■ **ASSIGNMENT**
Search term "фэнтези": copy each line of the data containing it.

Dataset entries
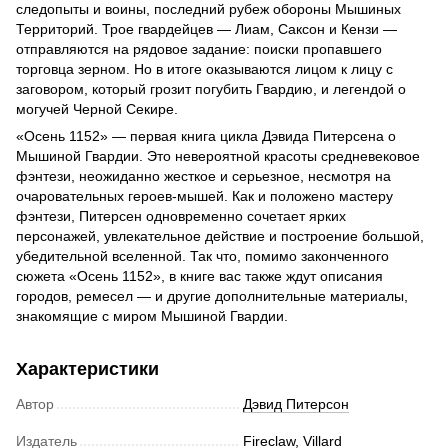
следопыты и воины, последний рубеж обороны Мышиных
Территорий. Трое гвардейцев — Лиам, Саксон и Кензи —
отправляются на рядовое задание: поиски пропавшего
торговца зерном. Но в итоге оказываются лицом к лицу с
заговором, который грозит погубить Гвардию, и легендой о
могучей Черной Секире.
«Осень 1152» — первая книга цикла Дэвида Питерсена о
Мышиной Гвардии. Это невероятной красоты средневековое
фэнтези, неожиданно жесткое и серьезное, несмотря на
очаровательных героев-мышей. Как и положено мастеру
фэнтези, Питерсен одновременно сочетает ярких
персонажей, увлекательное действие и построение большой,
убедительной вселенной. Так что, помимо законченного
сюжета «Осень 1152», в книге вас также ждут описания
городов, ремесел — и другие дополнительные материалы,
знакомящие с миром Мышиной Гвардии.
Характеристики
Автор
Дэвид Питерсон
Издатель
Fireclaw
,
Villard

■ **REPLY TO THE TASK**
фэнтези, неожиданно жесткое и серьезное, несмотря на
фэнтези, Питерсен одновременно сочетает ярких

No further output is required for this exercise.